Acting director of health and physical care in the Department of Correctional Services Maria Mabena said the turnover time for prison healthcare workers ranged from a day to a year.

"Sometimes a nurse comes one morning and the following morning resigns," she said in a briefing to the Portfolio Committee on Correctional Services.

"It is similar to the pharmacist. The doctors only stay two to three weeks. They don't stay in the department.

"The turnover ranges from one day to a year."

Mabena said the biggest challenge for the department was a lack of adequately trained nurses in primary health care.

"If you have nurses trained in primary health care, you would need doctors and pharmacists to a very limited degree.

"But the more we train them, the more they leave the department."

A lack of adequate resources was "seriously" impacting on the management of "priority" diseases, such as tuberculosis (TB), diabetes, hypertension and mental illness.

"Instead of dealing with preventive and promotive, we are dealing with corrective services where we require more medicine.

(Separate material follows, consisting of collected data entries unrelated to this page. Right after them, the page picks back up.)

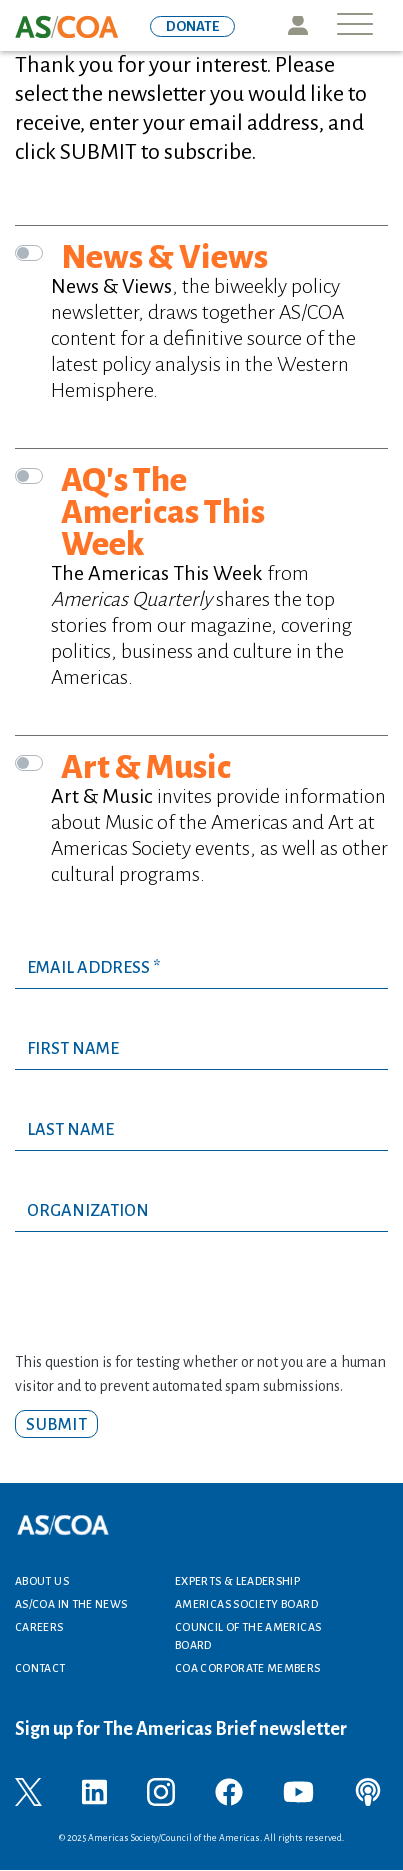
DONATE (192, 26)
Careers (39, 1627)
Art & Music (146, 767)
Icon (297, 25)
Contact (40, 1668)
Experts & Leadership (237, 1581)
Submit (56, 1425)
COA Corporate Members (248, 1668)
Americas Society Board (246, 1604)
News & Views (164, 257)
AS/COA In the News (71, 1604)
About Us (42, 1581)
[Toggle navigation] (355, 25)
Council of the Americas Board (248, 1636)
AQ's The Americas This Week (163, 512)
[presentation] (167, 1311)
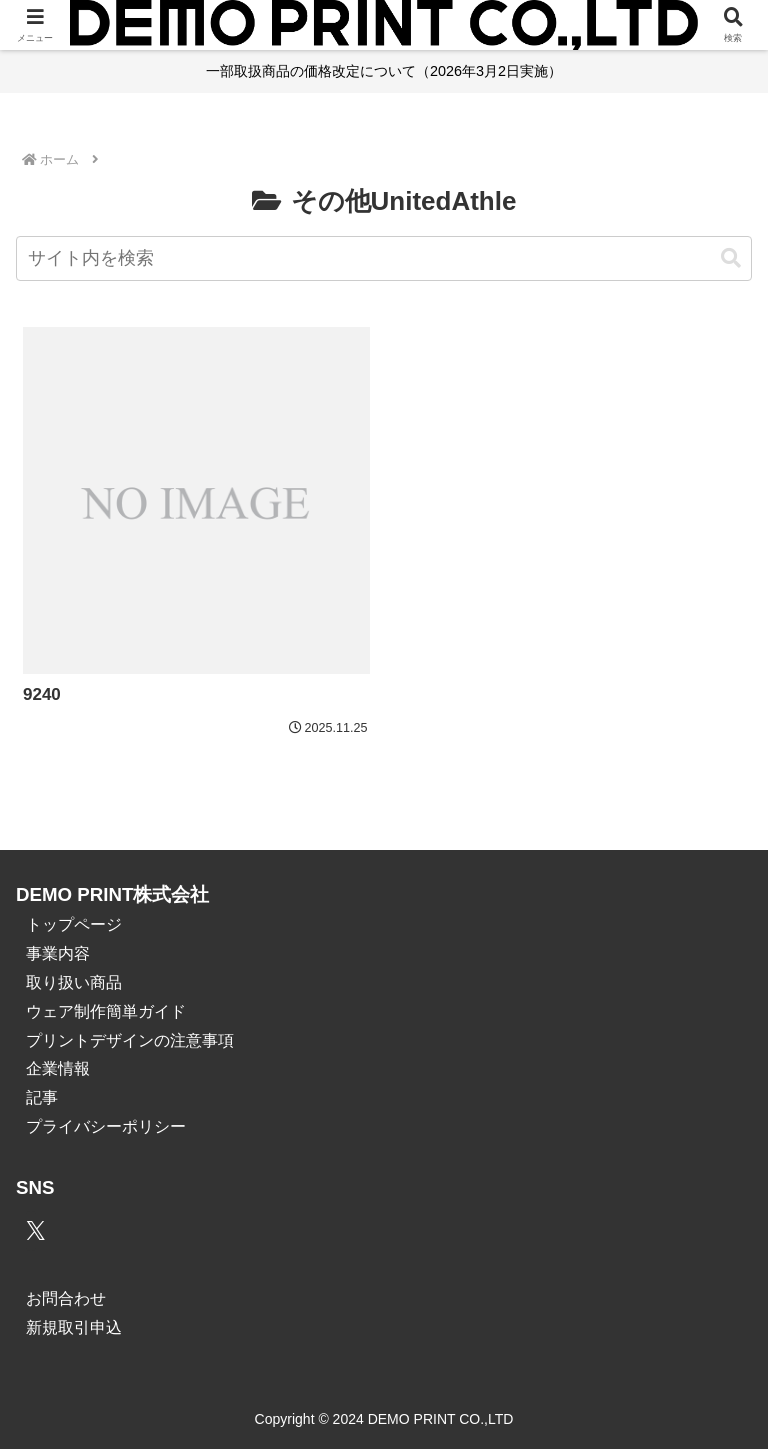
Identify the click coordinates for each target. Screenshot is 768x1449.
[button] (731, 258)
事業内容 (58, 953)
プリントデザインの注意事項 (130, 1040)
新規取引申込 (74, 1327)
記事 (42, 1097)
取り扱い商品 (74, 982)
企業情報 (58, 1068)
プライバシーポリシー (106, 1126)
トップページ (74, 924)
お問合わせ (66, 1298)
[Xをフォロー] (31, 1231)
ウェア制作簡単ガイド (106, 1011)
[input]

That has cost implications."

A lack of access to drugs was leading to complications and drug resistance, in especially TB cases.

In one management area, the department waited six months before it could access TB drugs, Mabena said.

The Mental Health Care Act required inmates to be incarcerated in designated institutions, but correctional services' health facilities "did not meet the criteria for designation".

Overcrowding in prisons was having a "huge" impact on healthcare delivery.

Turnaround times for laboratory results was another challenge.

"It sometimes takes six months for [the Department of Correctional Services] to receive TB results," Mabena said.

"Offenders must have the same access and quality and range of healthcare as those rendered to the community.

"The person's ability to access to healthcare services should not be compromised because they have been incarcerated."

Committee chairperson Vincent Smith said the issue was extremely urgent and would be interrogated in depth by the committee next year.

The department's acting commissioner Jenny Schreiner said a health action plan had been costed and finalised.

She said the department had an excellent working relationship with the Department of Health during a recent measles outbreak at the Johannesburg prison.

"Although we have major challenges, there are elements of good cooperation taking place," she said.